The popularity of the drink grew across Mexico and, thanks to the influx of immigrants, it translated well to restaurants and bars across the U.S. Today, even beer giant Anheuser-Busch sells a pre-made version and Mexican brands Modelo and Victoria are importing theirs. However, there is widespread confusion as to what exactly makes a genuine michelada.
There are a few theories behind the origin of the cocktail. Some claim it’s a contraction of “mi chela helada,” Spanish slang for my ice-cold beer. A more elaborate yet substantiated account says the cocktail was created at the bar of the Club Deportivo Potosino in San Luis Potosi, where club member Michel Esper would order his beer over ice and spiked with lime juice and salt. Eventually, other club members started asking for “la limonada de Michel,” until it finally came to be known as michelada.
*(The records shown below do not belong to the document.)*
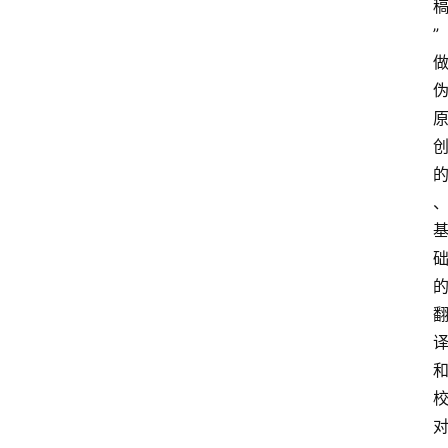
A
”
I
知
识
库
登录
注册
服
务
A
I
工
具
箱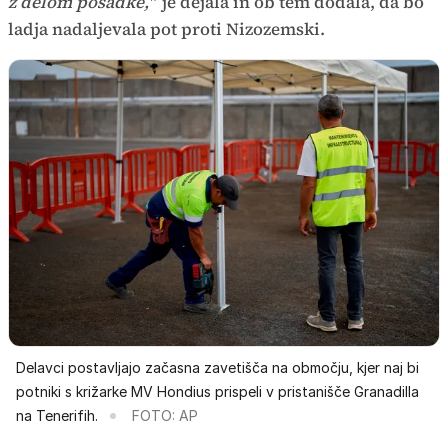
z delom posadke,"
je dejala in ob tem dodala, da bo
ladja nadaljevala pot proti Nizozemski.
Delavci postavljajo začasna zavetišča na območju, kjer naj bi
potniki s križarke MV Hondius prispeli v pristanišče Granadilla
na Tenerifih.
FOTO: AP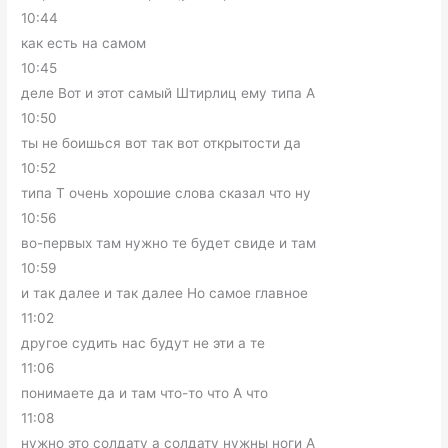
10:44
как есть на самом
10:45
деле Вот и этот самый Штирлиц ему типа А
10:50
ты не боишься вот так вот открытости да
10:52
типа Т очень хорошие слова сказал что ну
10:56
во-первых там нужно те будет свиде и там
10:59
и так далее и так далее Но самое главное
11:02
другое судить нас будут не эти а те
11:06
понимаете да и там что-то что А что
11:08
нужно это солдату а солдату нужны ноги А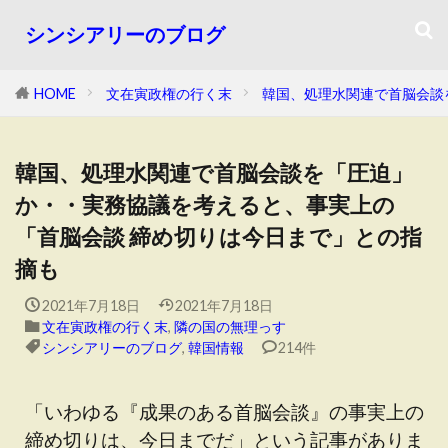
シンシアリーのブログ
HOME
文在寅政権の行く末
韓国、処理水関連で首脳会談
韓国、処理水関連で首脳会談を「圧迫」
か・・実務協議を考えると、事実上の
「首脳会談 締め切りは今日まで」との指
摘も
2021年7月18日
2021年7月18日
文在寅政権の行く末
,
隣の国の無理っす
シンシアリーのブログ
,
韓国情報
214件
「いわゆる『成果のある首脳会談』の事実上の
締め切りは、今日までだ」という記事がありま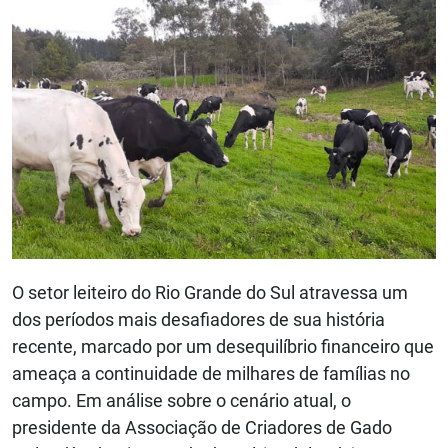
O setor leiteiro do Rio Grande do Sul atravessa um
dos períodos mais desafiadores de sua história
recente, marcado por um desequilíbrio financeiro que
ameaça a continuidade de milhares de famílias no
campo. Em análise sobre o cenário atual, o
presidente da Associação de Criadores de Gado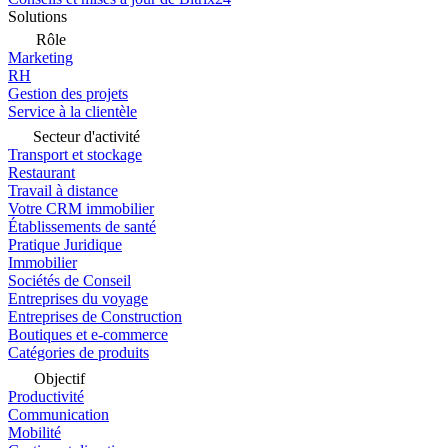
Solutions
Rôle
Marketing
RH
Gestion des projets
Service à la clientèle
Secteur d'activité
Transport et stockage
Restaurant
Travail à distance
Votre CRM immobilier
Établissements de santé
Pratique Juridique
Immobilier
Sociétés de Conseil
Entreprises du voyage
Entreprises de Construction
Boutiques et e-commerce
Catégories de produits
Objectif
Productivité
Communication
Mobilité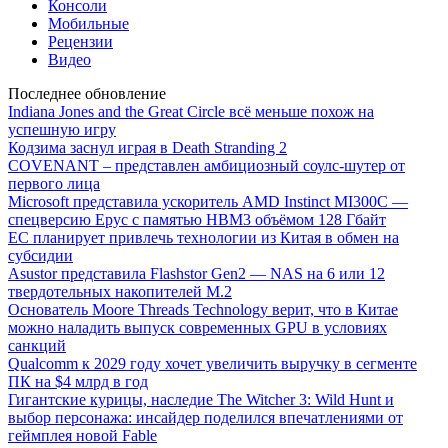
Консоли
Мобильные
Рецензии
Видео
Последнее обновление
Indiana Jones and the Great Circle всё меньше похож на
успешную игру
Кодзима заснул играя в Death Stranding 2
COVENANT – представлен амбициозный соулс-шутер от
первого лица
Microsoft представила ускоритель AMD Instinct MI300C —
спецверсию Epyc с памятью HBM3 объёмом 128 Гбайт
ЕС планирует привлечь технологии из Китая в обмен на
субсидии
Asustor представила Flashstor Gen2 — NAS на 6 или 12
твердотельных накопителей M.2
Основатель Moore Threads Technology верит, что в Китае
можно наладить выпуск современных GPU в условиях
санкций
Qualcomm к 2029 году хочет увеличить выручку в сегменте
ПК на $4 млрд в год
Гигантские курицы, наследие The Witcher 3: Wild Hunt и
выбор персонажа: инсайдер поделился впечатлениями от
геймплея новой Fable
In Mexico, the traditional michelada, also known as chelada, consists of a light-bodied beer seasoned with fresh lime juice, served over ice in a salt-rimmed glass. This is the most refreshing version, which goes down super easy on a hot summer day. But many variations exist, and there are as many recipes as there are bartenders and drinkers. For instance, a michelada cubana includes additional ingredients like Maggi seasoning sauce, Worcestershire sauce, soy sauce, bottled hot sauce, cayenne pepper, powdered chile piquin, or commercially available salt and chile blends. Some like to use liquid chamoy, a Mexican seasoning made from pickled plums, to make the salty rim stick to the glass.
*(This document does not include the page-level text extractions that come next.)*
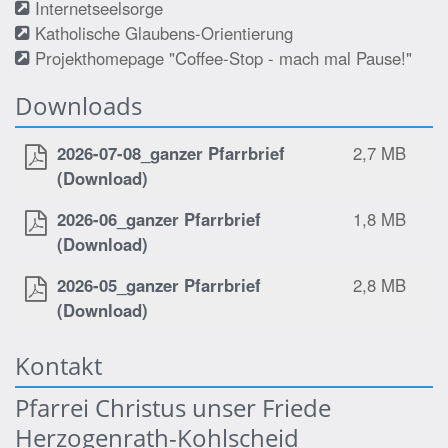
Internetseelsorge
Katholische Glaubens-Orientierung
Projekthomepage "Coffee-Stop - mach mal Pause!"
Downloads
2026-07-08_ganzer Pfarrbrief
2,7 MB
(Download)
2026-06_ganzer Pfarrbrief
1,8 MB
(Download)
2026-05_ganzer Pfarrbrief
2,8 MB
(Download)
Kontakt
Pfarrei Christus unser Friede
Herzogenrath-Kohlscheid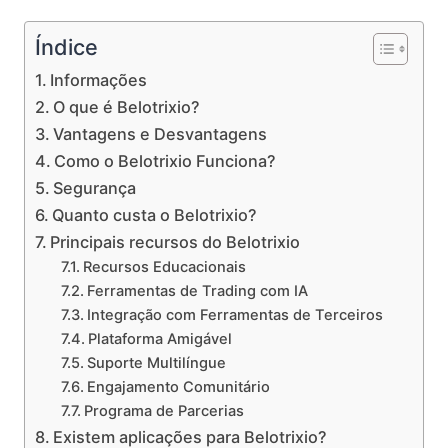
Índice
Informações
O que é Belotrixio?
Vantagens e Desvantagens
Como o Belotrixio Funciona?
Segurança
Quanto custa o Belotrixio?
Principais recursos do Belotrixio
Recursos Educacionais
Ferramentas de Trading com IA
Integração com Ferramentas de Terceiros
Plataforma Amigável
Suporte Multilíngue
Engajamento Comunitário
Programa de Parcerias
Existem aplicações para Belotrixio?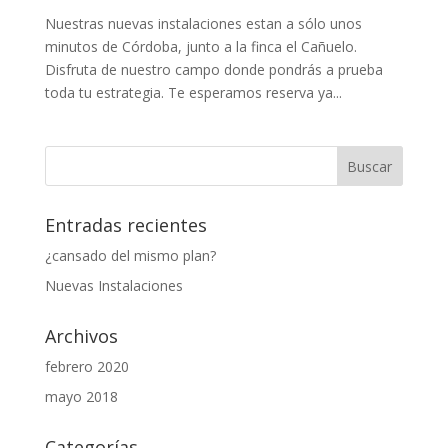
Nuestras nuevas instalaciones estan a sólo unos
minutos de Córdoba, junto a la finca el Cañuelo.
Disfruta de nuestro campo donde pondrás a prueba
toda tu estrategia. Te esperamos reserva ya...
Entradas recientes
¿cansado del mismo plan?
Nuevas Instalaciones
Archivos
febrero 2020
mayo 2018
Categorías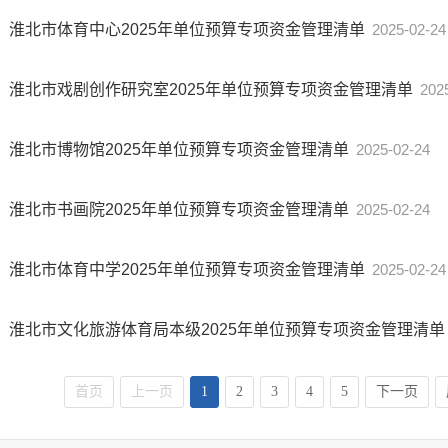
淮北市体育中心2025年单位预算专项资金管理清单
2025-02-24
淮北市戏剧创作研究室2025年单位预算专项资金管理清单
202
淮北市博物馆2025年单位预算专项资金管理清单
2025-02-24
淮北市书画院2025年单位预算专项资金管理清单
2025-02-24
淮北市体育中学2025年单位预算专项资金管理清单
2025-02-24
淮北市文化旅游体育局本级2025年单位预算专项资金管理清单
首页
上一页
1
2
3
4
5
下一页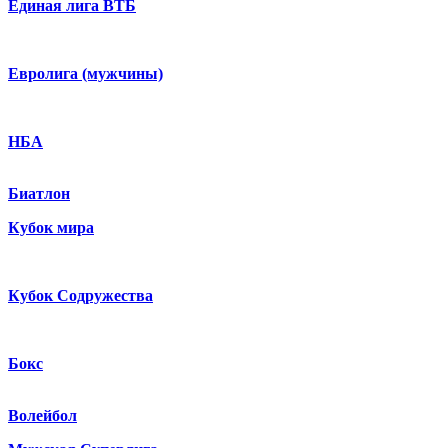
Единая лига ВТБ
Евролига (мужчины)
НБА
Биатлон
Кубок мира
Кубок Содружества
Бокс
Волейбол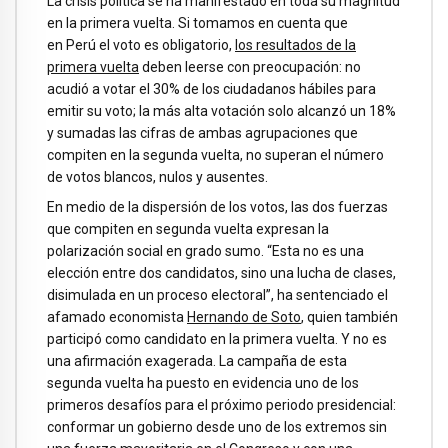
La crisis política se ha manifestado en toda su magnitud
en la primera vuelta. Si tomamos en cuenta que
en Perú el voto es obligatorio,
los resultados de la
primera vuelta
deben leerse con preocupación: no
acudió a votar el 30% de los ciudadanos hábiles para
emitir su voto; la más alta votación solo alcanzó un 18%
y sumadas las cifras de ambas agrupaciones que
compiten en la segunda vuelta, no superan el número
de votos blancos, nulos y ausentes.
En medio de la dispersión de los votos, las dos fuerzas
que compiten en segunda vuelta expresan la
polarización social en grado sumo. “Esta no es una
elección entre dos candidatos, sino una lucha de clases,
disimulada en un proceso electoral”, ha sentenciado el
afamado economista
Hernando de Soto
, quien también
participó como candidato en la primera vuelta. Y no es
una afirmación exagerada. La campaña de esta
segunda vuelta ha puesto en evidencia uno de los
primeros desafíos para el próximo periodo presidencial:
conformar un gobierno desde uno de los extremos sin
Contrary to popular belief, tomato juice, Bloody Mary mix and Clamato are not traditional michelada ingredients. In Mexico, a beer with Clamato and spices is known as Clamato con cerveza, a popular cantina offering that’s perfect on a hot afternoon or as a tried and true remedy for the morning after. In my family we know this simply as un Clamatito. Adding Bloody Mary mix, whether store-bought or house-made, is a north-of-the-border invention, and it seems to have taken root as the most widely accepted recipe in the U.S.